My painful experience is the fact that we studied many drugs for gastroparesis patients over the last years, many years, and were not able to bring anything—[maybe] not anything, but many of them—to the surface. And the reason for it is because this is very subjectively driven physiologic response of the patients to the treatment that you give them. It is very much based on perception, on their own individual approach, and feelings, and adjustment to the way they feel. Therefore we failed with the approval of so many drugs that were only in the investigational arena; and they have not seen the light on the end of the tunnel and are not approved for those patients. That’s my problem. That’s the problem of many of us who cannot provide those kinds of things.

What I’m happy about are the facts that we have very good technology. We change many things in our diagnostic strategies. We are able to utilize wireless motility capsules, SmartPill or other motility capsules. MoPill is [also] on the arena; and we have diagnostic tests with dynamic antral scintigraphy, which is very precise, and the FLIP technology to measure pressure, distension of the pylorus in the patients. So, we are going very well in this direction and that’s what I am proud of.

Probably the biggest step forward in the last 3 to 4 years was the fact that we are getting to the bottom of this issue of the cause of gastroparesis, which is at the cell level. The immune response, microphages, the cells of Cajal, fibrosis—we are looking at the presentation, [at] what is only seen under the microscope. We are still not at the finish line, but I tell you, one step forward creates so many questions and we change our view and go around and around to get to the core of it. And that’s something that is very difficult.

What I am very hopeful for—so, the past (unhappy and happy) and what I hope it will be in the future—I think we have the stem cells on the horizon and it will reach the level when we will be able to generate the nerves, the enteric nervous system connections and muscle-stimulating activity, [the whole] electrical connection between those systems and [it] will be a fantastic way to help those patients because if they are depleted because of the numbness caused, for example, by diabetes, then they would be able to function and they would be able to get their quality of life back, and they can be saved and then improve everything around their being and comorbidity; and any complications that come out with this condition will be taken away from their agenda for the future.

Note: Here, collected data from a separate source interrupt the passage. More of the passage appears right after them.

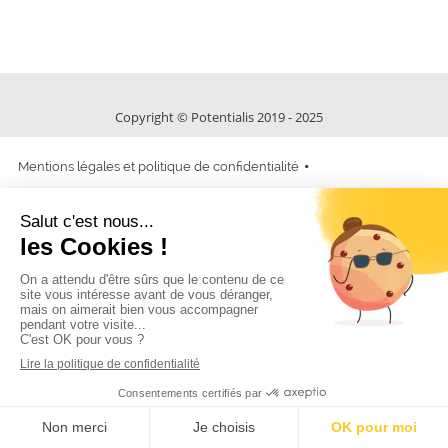
Copyright © Potentialis 2019 - 2025
Mentions légales et politique de confidentialité
POWERED BY
IPAOO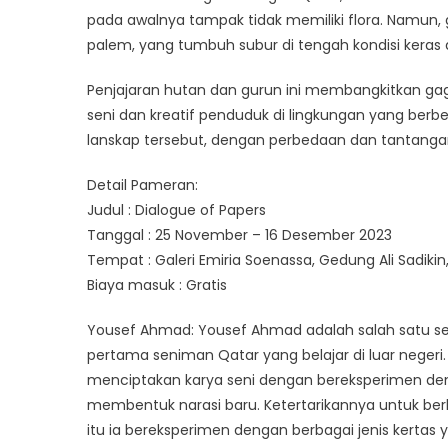
pada awalnya tampak tidak memiliki flora. Namun
palem, yang tumbuh subur di tengah kondisi keras 
Penjajaran hutan dan gurun ini membangkitkan g
seni dan kreatif penduduk di lingkungan yang ber
lanskap tersebut, dengan perbedaan dan tantanga
Detail Pameran:
Judul : Dialogue of Papers
Tanggal : 25 November – 16 Desember 2023
Tempat : Galeri Emiria Soenassa, Gedung Ali Sadikin
Biaya masuk : Gratis
Yousef Ahmad: Yousef Ahmad adalah salah satu s
pertama seniman Qatar yang belajar di luar negeri.
menciptakan karya seni dengan bereksperimen den
membentuk narasi baru. Ketertarikannya untuk ber
itu ia bereksperimen dengan berbagai jenis kertas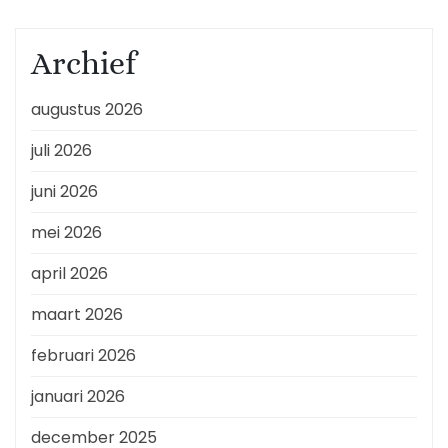
Archief
augustus 2026
juli 2026
juni 2026
mei 2026
april 2026
maart 2026
februari 2026
januari 2026
december 2025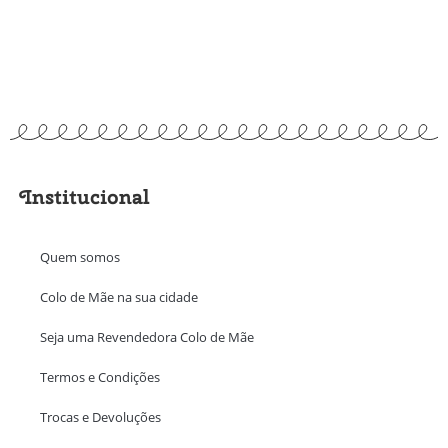
Institucional
Quem somos
Colo de Mãe na sua cidade
Seja uma Revendedora Colo de Mãe
Termos e Condições
Trocas e Devoluções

That’s what I am right now. And I hope many other people and many young-generation physicians, and our students specifically… When I teach them, I tell them, please take this fire [of] enthusiasm and take this whole vision of helping those patients who, to tell you the truth, nobody wants to be bothered with. It’s very hard to treat functional conditions in our systems. Therefore I count on you. And I would be so thrilled if on the end of my career I see people who follow our directions and will help those desperate, disabled, and very sick, and very kind patients. Thank you.